In Argentina, art isn't just art. It is a dollar-based asset that acts as a store of wealth in an economy ravaged by inflation. Consumer prices have risen 29 per cent annually over the past four years, according to economists' estimates, while the peso has tumbled 55 per cent against the dollar in that span.
"Anything priced at the official rate is interesting in Argentina nowadays," real-estate agent Braulio Bauab, 48, said between sips of champagne at the 2015 arteBA. "I've bought a couple of pieces because I found them beautiful, but I also considered their potential for preserving or increasing value."

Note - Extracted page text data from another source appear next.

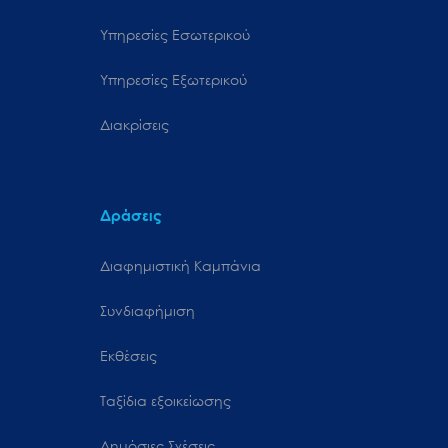
Υπηρεσίες Εσωτερικού
Υπηρεσίες Εξωτερικού
Διακρίσεις
Δράσεις
Διαφημιστική Καμπάνια
Συνδιαφήμιση
Εκθέσεις
Ταξίδια εξοικείωσης
Δημόσιες Σχέσεις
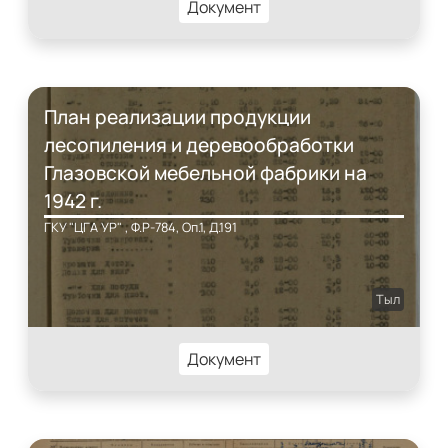
Документ
План реализации продукции
лесопиления и деревообработки
Глазовской мебельной фабрики на
1942 г.
ГКУ "ЦГА УР" , Ф.Р-784, Оп.1, Д.191
Тыл
Документ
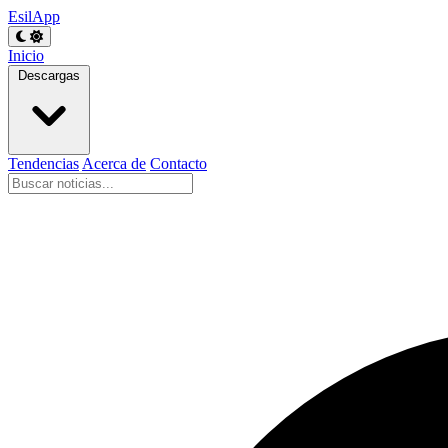
EsilApp
Inicio
Descargas
Tendencias
Acerca de
Contacto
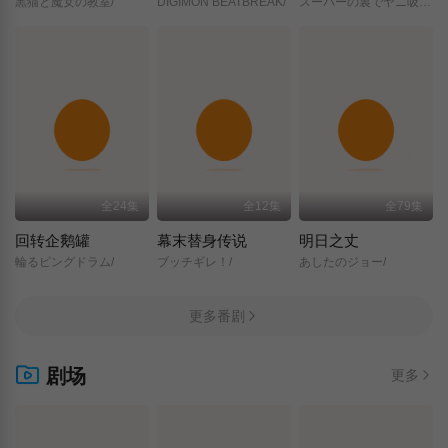
黒猫と魔女の教室/
DIGIMON BEATBREAK/
スーパーの裏でヤニ吸うふたり/
全24集
全12集
全79集
回转企鹅罐
幕末替身传说
明日之丈
輪るピングドラム/
ブッチギレ！/
あしたのジョー/
更多番剧
剧场
更多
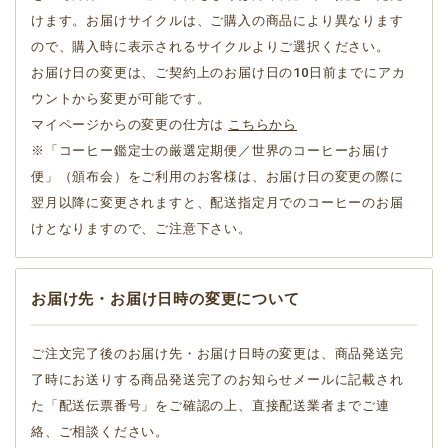
けます。お届けサイクルは、ご購入の商品により異なります
ので、購入時に表示されるサイクルよりご選択ください。
お届け日の変更は、ご契約上のお届け日の10日前までにアカ
ウントから変更が可能です。
マイページからの変更の仕方は
こちらから
※「コーヒー鑑定士の厳選定期便／世界のコーヒーお届け
便」（頒布会）をご利用のお客様は、お届け日の変更の際に
翌月以降に変更されますと、配送指定月でのコーヒーのお届
けとなりますので、ご注意下さい。
お届け先・お届け日時の変更について
ご注文完了後のお届け先・お届け日時の変更は、商品発送完
了時にお送りする商品発送完了のお知らせメールに記載され
た「配送伝票番号」をご確認の上、直接配送業者までご連
絡、ご相談ください。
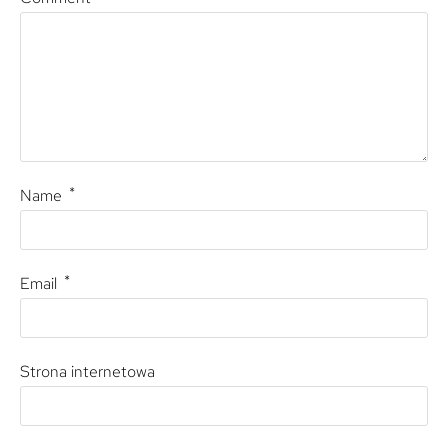
*
Name
*
Email
Strona internetowa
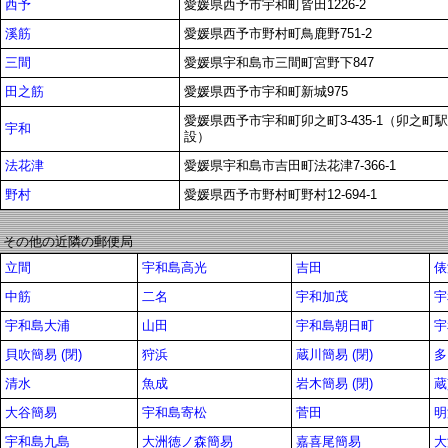
西予
愛媛県西予市宇和町皆田1226-2
溪筋
愛媛県西予市野村町鳥鹿野751-2
三間
愛媛県宇和島市三間町宮野下847
田之筋
愛媛県西予市宇和町新城975
愛媛県西予市宇和町卯之町3-435-1（卯之町
宇和
設）
法花津
愛媛県宇和島市吉田町法花津7-366-1
野村
愛媛県西予市野村町野村12-694-1
その他の近隣の郵便局
立間
宇和島高光
吉田
俵
中筋
二名
宇和加茂
宇
宇和島大浦
山田
宇和島朝日町
宇
貝吹簡易 (閉)
狩浜
蔵川簡易 (閉)
多
清水
魚成
岩木簡易 (閉)
蔵
大谷簡易
宇和島寄松
菅田
明
宇和島九島
大洲徳ノ森簡易
嘉喜尾簡易
大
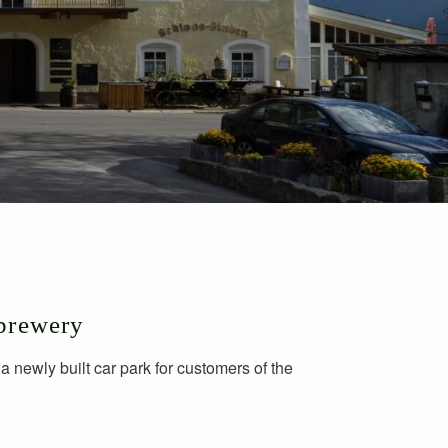
 brewery
a newly built car park for customers of the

At the four-day festival in Buenos Aires, expected to attract more than 100,000 visitors, international galleries are allowed to bring in artworks as temporary imports. When local buyers find something they like, the culture secretariat and the customs office have stands at the fair to speed up the process of making the imports permanent.
Argentina's favourable treatment of artworks contrasts with the government's stance on imports of other luxury goods such as jewellery and designer clothing, which officials have restricted amid concern that they are draining dollar reserves. Total imports this year have dropped to the lowest level since 2009.
Among the artworks for sale are items from local artists with international renown. Options include a US$60,000 (S$80,869) sculpture by 72-year-old Marta Minujin, the mother of JPMorgan Chase & Co.'s president in Argentina, Facundo Gomez Minujin. Her works are in the collection of New York's Solomon R. Guggenheim Museum.
Liliana Porter, whose pieces are held by the Museum of Modern Art in New York, also has works at the fair.
Last year, a record 22,000 art pieces were sold in the nation, according to the Argentine Galleries Association. That was a 25 per cent increase from 2013.